[Page-level text extractions]
======

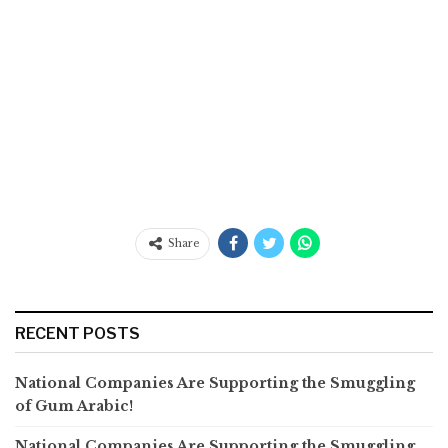
Share
RECENT POSTS
National Companies Are Supporting the Smuggling
of Gum Arabic!
National Companies Are Supporting the Smuggling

======

You need to copy every entry exactly, taking out only the pictures.

Share
RECENT POSTS
National Companies Are Supporting the Smuggling
of Gum Arabic!
National Companies Are Supporting the Smuggling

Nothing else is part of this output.